The Mediterranean diet is focused around the use of healthy fats. While saturated and trans fats clog Americans" arteries, monounsaturated fats found in olive oil, nuts, avocados and polyunsaturated fats from fish can actually reduce the risk of heart disease. Still, consumption of these fats must be regulated; too much fat is still too much fat, no matter how good the fat is for the body.

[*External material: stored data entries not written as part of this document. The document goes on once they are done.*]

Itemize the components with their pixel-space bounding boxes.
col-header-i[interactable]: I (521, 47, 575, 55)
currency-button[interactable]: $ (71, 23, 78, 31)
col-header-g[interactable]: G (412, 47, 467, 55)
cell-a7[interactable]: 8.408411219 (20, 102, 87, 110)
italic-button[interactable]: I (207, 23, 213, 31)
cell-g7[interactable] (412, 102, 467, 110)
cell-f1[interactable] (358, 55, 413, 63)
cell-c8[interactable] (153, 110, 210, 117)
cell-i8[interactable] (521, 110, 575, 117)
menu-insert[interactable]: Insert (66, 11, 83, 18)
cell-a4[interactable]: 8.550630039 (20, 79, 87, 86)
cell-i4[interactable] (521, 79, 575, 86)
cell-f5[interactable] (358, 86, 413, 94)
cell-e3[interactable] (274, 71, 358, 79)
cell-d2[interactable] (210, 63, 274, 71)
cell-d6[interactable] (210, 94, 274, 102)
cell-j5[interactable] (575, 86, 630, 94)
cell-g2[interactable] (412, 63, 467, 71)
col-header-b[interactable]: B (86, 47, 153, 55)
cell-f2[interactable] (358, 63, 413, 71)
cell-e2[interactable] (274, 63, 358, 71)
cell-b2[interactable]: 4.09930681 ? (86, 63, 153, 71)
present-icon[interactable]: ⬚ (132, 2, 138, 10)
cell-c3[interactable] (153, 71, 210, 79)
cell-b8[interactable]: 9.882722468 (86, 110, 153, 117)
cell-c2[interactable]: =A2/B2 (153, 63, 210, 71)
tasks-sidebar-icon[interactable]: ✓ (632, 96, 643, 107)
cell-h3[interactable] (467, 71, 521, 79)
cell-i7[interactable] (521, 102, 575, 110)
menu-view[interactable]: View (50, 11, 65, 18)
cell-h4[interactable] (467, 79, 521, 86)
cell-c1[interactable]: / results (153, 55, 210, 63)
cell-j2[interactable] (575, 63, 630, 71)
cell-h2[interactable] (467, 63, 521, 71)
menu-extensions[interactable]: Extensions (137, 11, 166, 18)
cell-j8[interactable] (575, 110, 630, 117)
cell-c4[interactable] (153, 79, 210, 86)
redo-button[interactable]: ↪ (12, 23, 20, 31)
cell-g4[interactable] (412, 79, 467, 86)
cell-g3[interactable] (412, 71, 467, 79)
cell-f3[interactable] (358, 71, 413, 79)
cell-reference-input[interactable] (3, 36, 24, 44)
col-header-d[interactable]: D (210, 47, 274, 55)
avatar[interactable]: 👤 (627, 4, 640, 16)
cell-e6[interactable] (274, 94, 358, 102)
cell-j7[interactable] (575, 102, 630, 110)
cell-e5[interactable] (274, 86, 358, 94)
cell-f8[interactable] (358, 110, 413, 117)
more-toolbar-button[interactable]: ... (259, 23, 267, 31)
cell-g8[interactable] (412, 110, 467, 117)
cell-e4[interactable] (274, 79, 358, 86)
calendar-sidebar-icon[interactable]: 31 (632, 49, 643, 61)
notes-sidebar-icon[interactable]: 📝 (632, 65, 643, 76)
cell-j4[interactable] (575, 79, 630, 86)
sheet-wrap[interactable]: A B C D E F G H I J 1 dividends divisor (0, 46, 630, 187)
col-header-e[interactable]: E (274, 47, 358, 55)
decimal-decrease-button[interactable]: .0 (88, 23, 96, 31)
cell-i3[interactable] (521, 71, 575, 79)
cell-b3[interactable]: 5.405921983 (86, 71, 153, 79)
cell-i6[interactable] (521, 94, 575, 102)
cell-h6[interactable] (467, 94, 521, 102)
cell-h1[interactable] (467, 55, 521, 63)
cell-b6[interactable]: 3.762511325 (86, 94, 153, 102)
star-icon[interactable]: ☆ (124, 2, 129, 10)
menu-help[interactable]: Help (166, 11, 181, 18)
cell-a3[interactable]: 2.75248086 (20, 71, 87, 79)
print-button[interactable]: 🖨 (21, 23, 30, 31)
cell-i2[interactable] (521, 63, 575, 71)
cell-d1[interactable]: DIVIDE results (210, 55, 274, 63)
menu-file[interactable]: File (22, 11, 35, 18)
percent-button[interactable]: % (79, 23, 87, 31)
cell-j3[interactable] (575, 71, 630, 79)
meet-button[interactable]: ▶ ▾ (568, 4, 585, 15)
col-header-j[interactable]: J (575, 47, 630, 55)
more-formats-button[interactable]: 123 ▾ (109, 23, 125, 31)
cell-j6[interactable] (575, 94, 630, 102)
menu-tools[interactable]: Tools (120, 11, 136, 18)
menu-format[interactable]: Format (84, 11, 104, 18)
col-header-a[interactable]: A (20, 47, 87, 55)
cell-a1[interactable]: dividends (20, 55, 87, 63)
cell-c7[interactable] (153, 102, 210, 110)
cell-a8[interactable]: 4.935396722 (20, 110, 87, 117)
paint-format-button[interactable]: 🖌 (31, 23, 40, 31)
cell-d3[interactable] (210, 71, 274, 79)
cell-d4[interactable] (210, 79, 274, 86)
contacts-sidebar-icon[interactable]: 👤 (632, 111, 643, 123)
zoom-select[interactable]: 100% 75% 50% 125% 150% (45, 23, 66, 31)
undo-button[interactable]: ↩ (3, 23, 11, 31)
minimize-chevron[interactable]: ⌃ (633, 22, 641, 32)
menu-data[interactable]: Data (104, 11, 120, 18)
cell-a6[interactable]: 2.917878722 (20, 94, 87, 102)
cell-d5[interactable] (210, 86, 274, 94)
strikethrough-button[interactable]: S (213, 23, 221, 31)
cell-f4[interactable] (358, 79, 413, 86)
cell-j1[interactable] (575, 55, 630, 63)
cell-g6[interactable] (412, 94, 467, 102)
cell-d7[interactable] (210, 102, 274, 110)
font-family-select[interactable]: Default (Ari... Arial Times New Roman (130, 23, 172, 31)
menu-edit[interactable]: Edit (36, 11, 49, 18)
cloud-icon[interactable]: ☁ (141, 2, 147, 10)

It's amazing the amount of food a person can eat in one sitting. Most American's are used to wolfing down food while in the car, working at the desk or ushering the kids off to school. Many Europeans take their meals in a much more calm and relaxed fashion, using mealtimes as a means of getting in touch with family and savoring delicious foods. The slower you eat, the more time you brain has to respond to food. If you savor your food, you will enjoy it more, and somehow still manage to eat less of it. A simple trick is to put your fork down after every bite and take a sip of water.
A small amount of red wine (one glass) consumed with a mean, not on an empty stomach, has been shown to have numerous health benefits. While doctors don't recommend using red wine as a means of achieving health, it is high in antioxidants and linked to other health benefits. If you are considering any sort of dietary change, think about this. Food, and dieting, should be all about enjoying a variety of options. Food should be fun, interesting and exciting. If cooking seems a daunting task, there are hundreds of cookbooks out there, tailored to specific options. You'll find an excess of cookbooks focusing on the Mediterranean diet, and many of those will have easy and fast meal options. Start small; try one new recipe or ingredient a week. In small steps, eventually you'll have a whole new way of cooking and consuming food.